[PATCH 3/5] riscv: Vector checksum header

Mon Aug 28 11:22:46 PDT 2023

On 2023-08-26 8:26 PM, Charlie Jenkins wrote:
> This patch is not ready for merge as vector support in the kernel is
> limited. However, the code has been tested in QEMU so the algorithms
> do work.
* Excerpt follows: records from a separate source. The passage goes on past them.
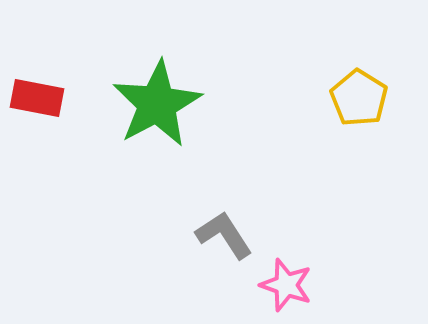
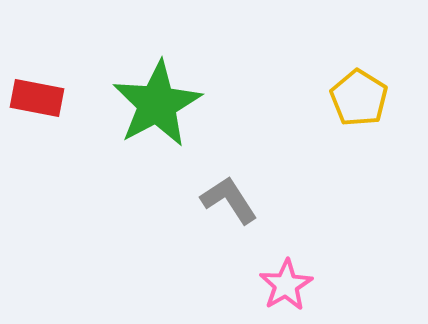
gray L-shape: moved 5 px right, 35 px up
pink star: rotated 22 degrees clockwise
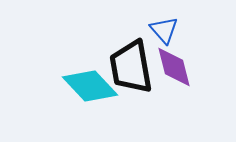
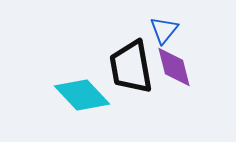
blue triangle: rotated 20 degrees clockwise
cyan diamond: moved 8 px left, 9 px down
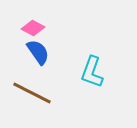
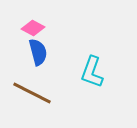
blue semicircle: rotated 20 degrees clockwise
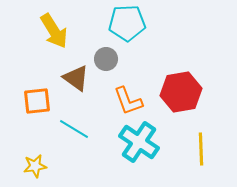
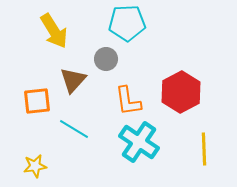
brown triangle: moved 3 px left, 2 px down; rotated 36 degrees clockwise
red hexagon: rotated 18 degrees counterclockwise
orange L-shape: rotated 12 degrees clockwise
yellow line: moved 3 px right
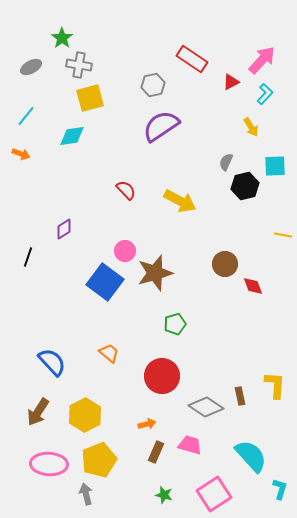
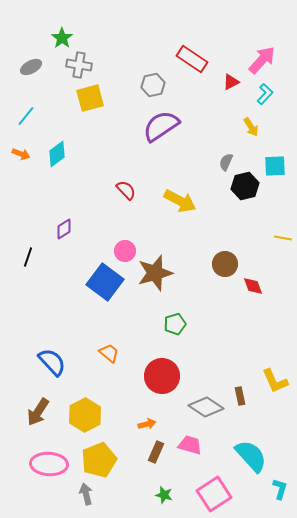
cyan diamond at (72, 136): moved 15 px left, 18 px down; rotated 28 degrees counterclockwise
yellow line at (283, 235): moved 3 px down
yellow L-shape at (275, 385): moved 4 px up; rotated 152 degrees clockwise
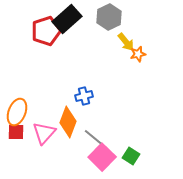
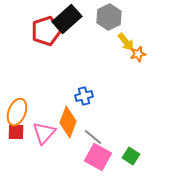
pink square: moved 4 px left; rotated 16 degrees counterclockwise
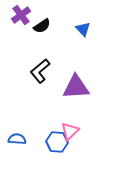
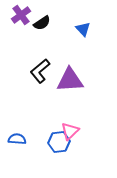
black semicircle: moved 3 px up
purple triangle: moved 6 px left, 7 px up
blue hexagon: moved 2 px right; rotated 10 degrees counterclockwise
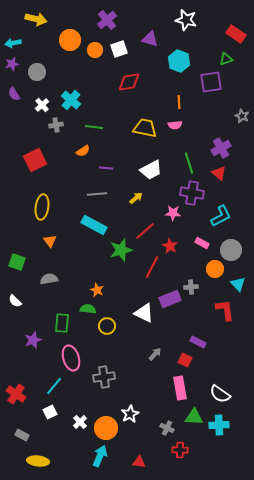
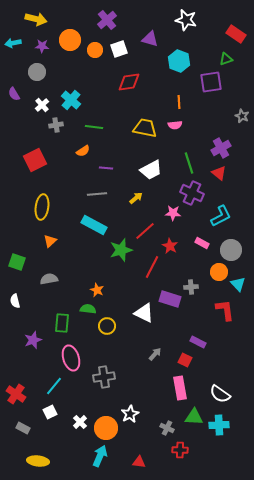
purple star at (12, 64): moved 30 px right, 18 px up; rotated 16 degrees clockwise
purple cross at (192, 193): rotated 15 degrees clockwise
orange triangle at (50, 241): rotated 24 degrees clockwise
orange circle at (215, 269): moved 4 px right, 3 px down
purple rectangle at (170, 299): rotated 40 degrees clockwise
white semicircle at (15, 301): rotated 32 degrees clockwise
gray rectangle at (22, 435): moved 1 px right, 7 px up
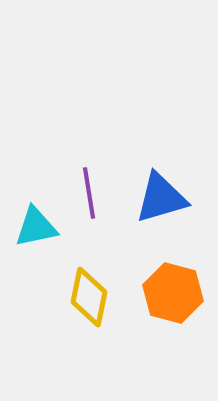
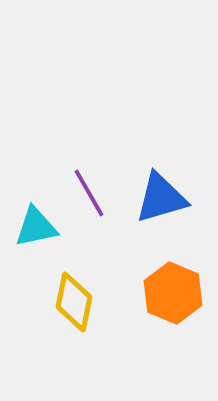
purple line: rotated 21 degrees counterclockwise
orange hexagon: rotated 8 degrees clockwise
yellow diamond: moved 15 px left, 5 px down
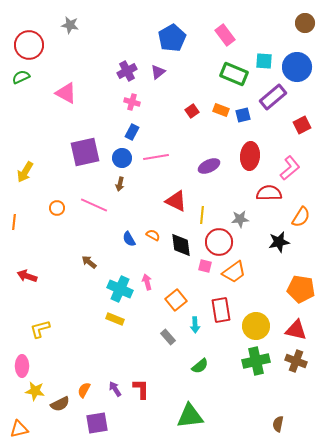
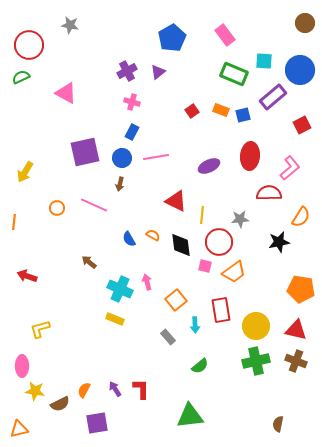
blue circle at (297, 67): moved 3 px right, 3 px down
It is written in assembly rather than using the GCC vector
> instrinsics because they did not provide optimal code.
> 
> Signed-off-by: Charlie Jenkins <charlie at rivosinc.com>
> ---
>  arch/riscv/include/asm/checksum.h | 81 +++++++++++++++++++++++++++++++++++++++
>  1 file changed, 81 insertions(+)
> 
> diff --git a/arch/riscv/include/asm/checksum.h b/arch/riscv/include/asm/checksum.h
> index af49b3409576..7e31c0ad6346 100644
> --- a/arch/riscv/include/asm/checksum.h
> +++ b/arch/riscv/include/asm/checksum.h
> @@ -10,6 +10,10 @@
>  #include <linux/in6.h>
>  #include <linux/uaccess.h>
>  
> +#ifdef CONFIG_RISCV_ISA_V
> +#include <riscv_vector.h>
> +#endif
> +
>  /* Default version is sufficient for 32 bit */
>  #ifdef CONFIG_64BIT
>  #define _HAVE_ARCH_IPV6_CSUM
> @@ -36,6 +40,46 @@ static inline __sum16 csum_fold(__wsum sum)
>   *	without the bitmanip extensions zba/zbb.
>   */
>  #ifdef CONFIG_32BIT
> +#ifdef CONFIG_RISCV_ISA_V
> +static inline __sum16 ip_fast_csum(const void *iph, unsigned int ihl)
> +{
> +	vuint64m1_t prev_buffer;
> +	vuint32m1_t curr_buffer;
> +	unsigned int vl;
> +	unsigned int high_result;
> +	unsigned int low_result;
> +
> +	asm("vsetivli x0, 1, e64, ta, ma				\n\t\

The same concerns from patch 1 apply here as well. Vector assembly must be gated
behind an alternative section or a call to has_vector(), so the kernel can fall
back to a non-vector implementation at runtime.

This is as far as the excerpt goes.